Problem statement » Return the lines below that contain the word "avons".

Supplied material »
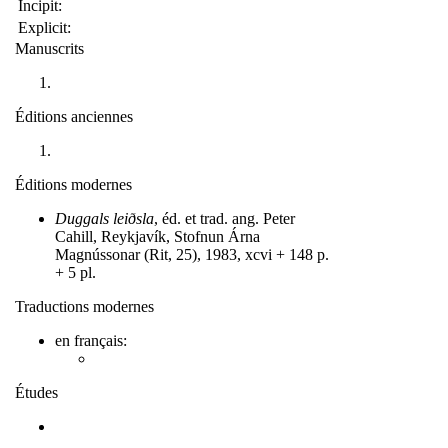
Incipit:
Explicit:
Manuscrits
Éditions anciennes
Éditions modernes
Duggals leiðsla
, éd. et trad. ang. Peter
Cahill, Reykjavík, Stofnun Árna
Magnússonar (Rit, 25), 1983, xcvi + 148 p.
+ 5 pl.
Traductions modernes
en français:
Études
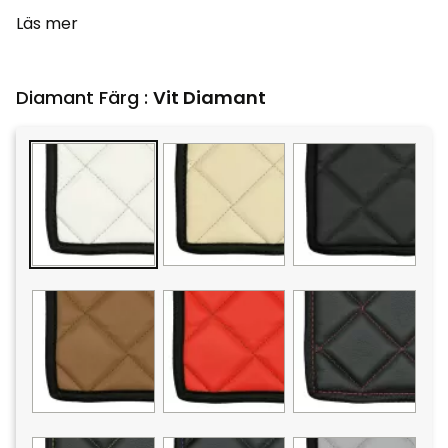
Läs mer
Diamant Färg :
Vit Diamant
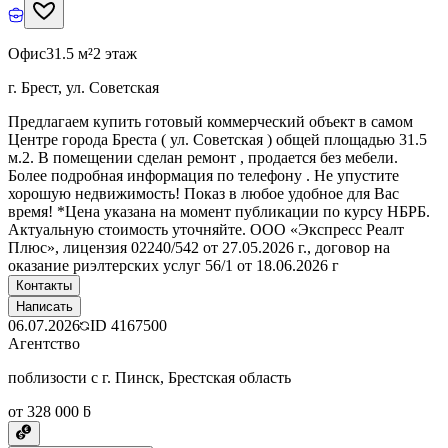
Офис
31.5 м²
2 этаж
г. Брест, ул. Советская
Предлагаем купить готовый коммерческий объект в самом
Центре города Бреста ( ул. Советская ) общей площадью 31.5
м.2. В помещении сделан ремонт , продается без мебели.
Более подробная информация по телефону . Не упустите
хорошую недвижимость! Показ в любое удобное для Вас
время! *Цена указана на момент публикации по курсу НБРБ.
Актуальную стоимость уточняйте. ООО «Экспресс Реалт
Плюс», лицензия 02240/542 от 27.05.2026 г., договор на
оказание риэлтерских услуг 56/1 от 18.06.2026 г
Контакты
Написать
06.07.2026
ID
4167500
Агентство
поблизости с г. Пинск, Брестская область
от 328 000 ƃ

---

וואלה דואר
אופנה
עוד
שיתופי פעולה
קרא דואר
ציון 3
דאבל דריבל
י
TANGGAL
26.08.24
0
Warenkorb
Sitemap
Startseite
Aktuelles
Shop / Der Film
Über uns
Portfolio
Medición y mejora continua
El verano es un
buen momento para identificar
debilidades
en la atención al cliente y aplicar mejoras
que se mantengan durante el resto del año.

...

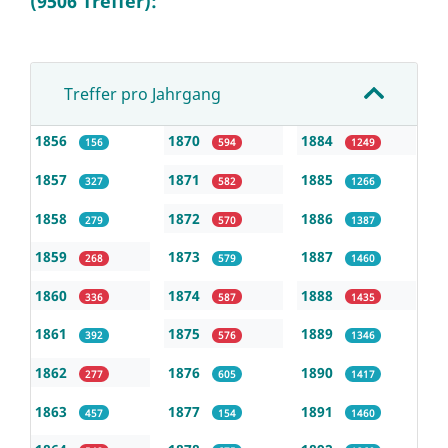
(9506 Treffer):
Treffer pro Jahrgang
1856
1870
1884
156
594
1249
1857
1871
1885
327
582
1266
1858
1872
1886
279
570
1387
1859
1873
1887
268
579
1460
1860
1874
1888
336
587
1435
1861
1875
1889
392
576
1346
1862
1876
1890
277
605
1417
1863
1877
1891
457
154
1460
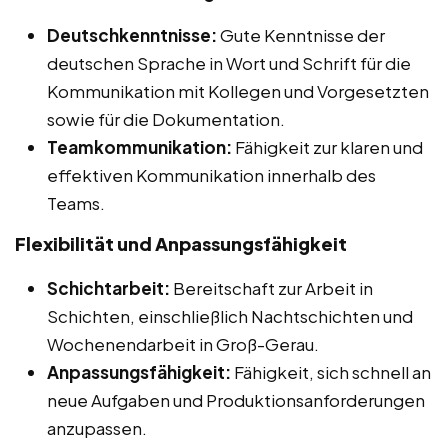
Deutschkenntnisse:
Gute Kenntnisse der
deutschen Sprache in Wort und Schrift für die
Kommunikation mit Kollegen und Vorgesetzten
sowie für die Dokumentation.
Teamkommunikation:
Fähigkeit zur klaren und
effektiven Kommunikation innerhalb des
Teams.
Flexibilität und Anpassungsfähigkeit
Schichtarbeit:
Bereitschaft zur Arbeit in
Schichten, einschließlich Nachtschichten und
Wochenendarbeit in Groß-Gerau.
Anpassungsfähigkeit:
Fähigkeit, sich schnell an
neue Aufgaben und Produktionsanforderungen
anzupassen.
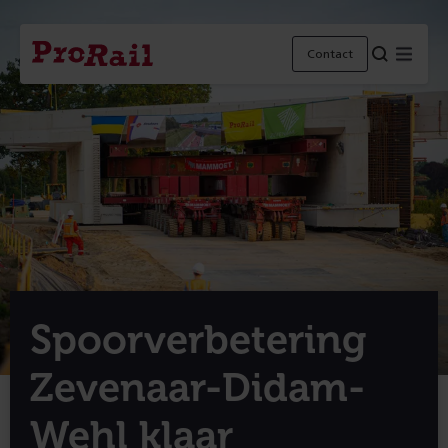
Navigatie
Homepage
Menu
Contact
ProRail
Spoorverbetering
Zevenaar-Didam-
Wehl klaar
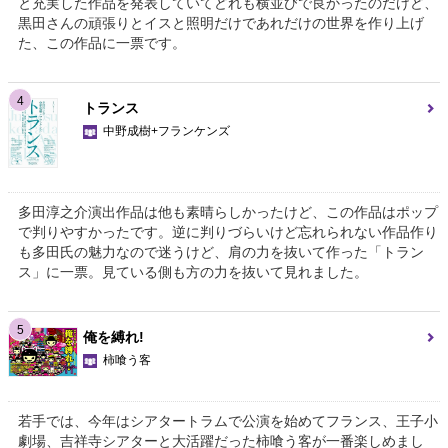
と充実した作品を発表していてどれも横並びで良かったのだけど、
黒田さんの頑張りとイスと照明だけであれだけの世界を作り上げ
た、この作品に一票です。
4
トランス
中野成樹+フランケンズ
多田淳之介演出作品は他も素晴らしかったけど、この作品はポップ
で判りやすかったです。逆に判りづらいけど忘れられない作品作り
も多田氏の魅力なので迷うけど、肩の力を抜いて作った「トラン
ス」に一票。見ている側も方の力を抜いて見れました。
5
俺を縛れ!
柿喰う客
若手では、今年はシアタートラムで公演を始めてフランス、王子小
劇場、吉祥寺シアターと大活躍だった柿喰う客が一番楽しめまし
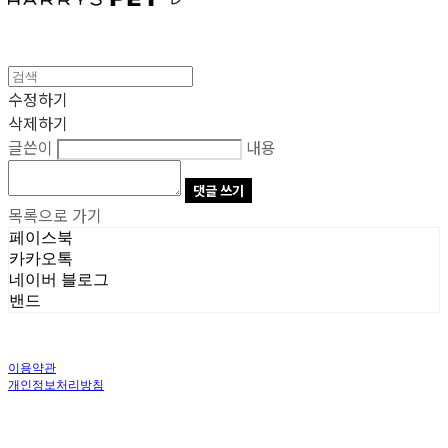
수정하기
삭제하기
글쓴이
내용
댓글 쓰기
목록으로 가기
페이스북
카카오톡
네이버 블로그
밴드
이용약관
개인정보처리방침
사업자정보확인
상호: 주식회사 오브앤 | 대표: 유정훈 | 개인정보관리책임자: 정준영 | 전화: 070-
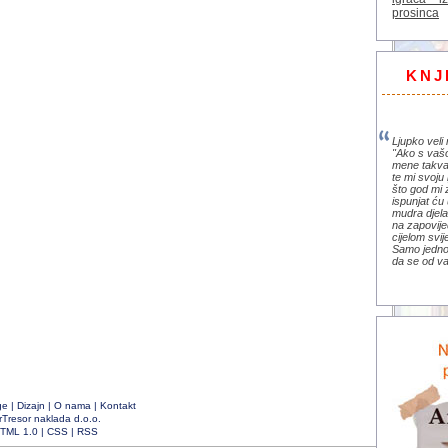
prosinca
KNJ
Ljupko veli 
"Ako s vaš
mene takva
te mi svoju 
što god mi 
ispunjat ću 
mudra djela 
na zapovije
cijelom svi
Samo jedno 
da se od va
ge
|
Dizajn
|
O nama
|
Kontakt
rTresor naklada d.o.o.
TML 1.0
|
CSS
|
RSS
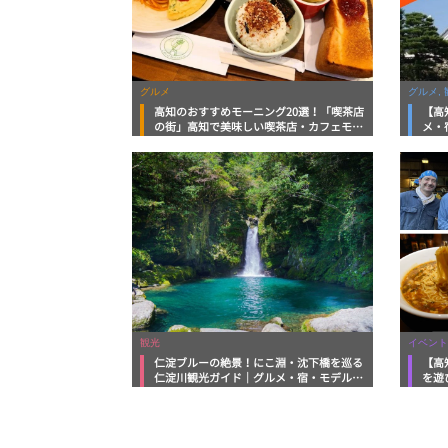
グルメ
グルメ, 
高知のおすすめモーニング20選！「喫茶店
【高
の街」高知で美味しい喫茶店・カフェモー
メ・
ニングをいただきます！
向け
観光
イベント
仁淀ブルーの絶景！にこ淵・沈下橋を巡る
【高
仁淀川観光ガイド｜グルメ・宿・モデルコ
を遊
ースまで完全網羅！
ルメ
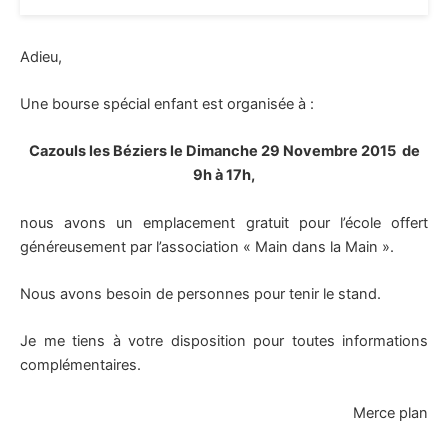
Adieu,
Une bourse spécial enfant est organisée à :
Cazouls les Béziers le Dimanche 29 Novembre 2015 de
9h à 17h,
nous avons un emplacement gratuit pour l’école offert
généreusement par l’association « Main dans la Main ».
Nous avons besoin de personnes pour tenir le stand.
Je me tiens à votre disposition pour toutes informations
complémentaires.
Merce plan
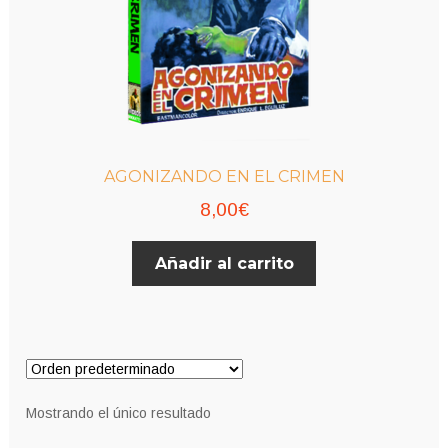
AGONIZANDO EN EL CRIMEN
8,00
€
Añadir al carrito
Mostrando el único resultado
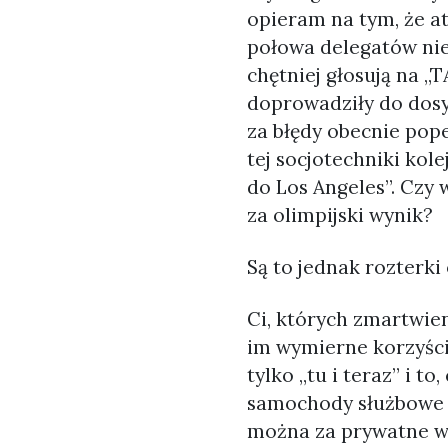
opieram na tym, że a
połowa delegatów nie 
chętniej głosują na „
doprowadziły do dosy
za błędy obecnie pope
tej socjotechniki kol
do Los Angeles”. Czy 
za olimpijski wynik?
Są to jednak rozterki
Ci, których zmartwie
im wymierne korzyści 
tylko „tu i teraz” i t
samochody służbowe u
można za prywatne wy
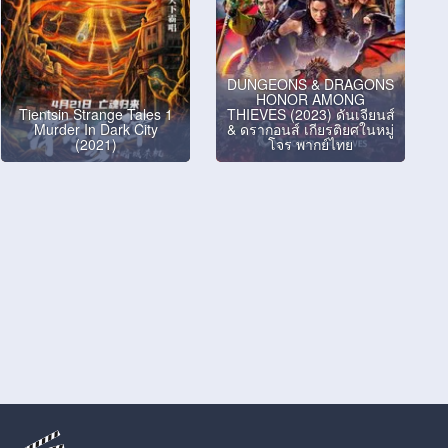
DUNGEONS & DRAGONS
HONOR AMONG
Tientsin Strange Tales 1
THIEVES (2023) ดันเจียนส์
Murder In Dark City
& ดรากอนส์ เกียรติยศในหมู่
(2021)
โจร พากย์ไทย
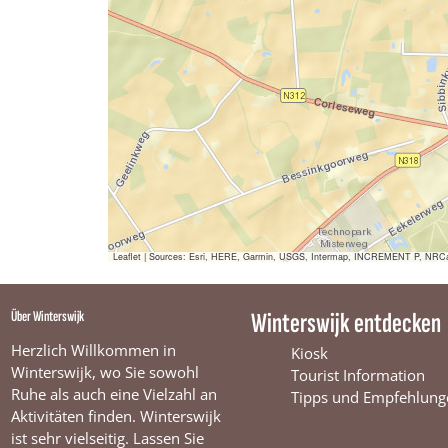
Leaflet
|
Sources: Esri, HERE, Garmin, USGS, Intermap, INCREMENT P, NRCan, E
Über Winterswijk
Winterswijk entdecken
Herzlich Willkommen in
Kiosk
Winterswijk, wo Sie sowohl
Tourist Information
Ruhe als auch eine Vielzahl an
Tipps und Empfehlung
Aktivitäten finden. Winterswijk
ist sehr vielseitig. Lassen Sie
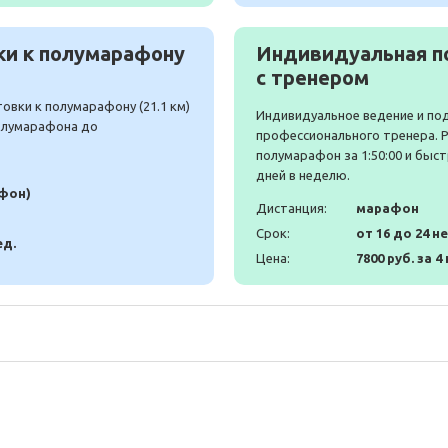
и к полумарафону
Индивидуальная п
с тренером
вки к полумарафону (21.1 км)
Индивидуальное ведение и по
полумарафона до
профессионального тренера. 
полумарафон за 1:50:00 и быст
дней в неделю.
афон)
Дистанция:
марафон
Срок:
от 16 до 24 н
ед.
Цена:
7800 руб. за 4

Answer to this problem »
nous avons un emplacement gratuit pour l’école offert
Nous avons besoin de personnes pour tenir le stand.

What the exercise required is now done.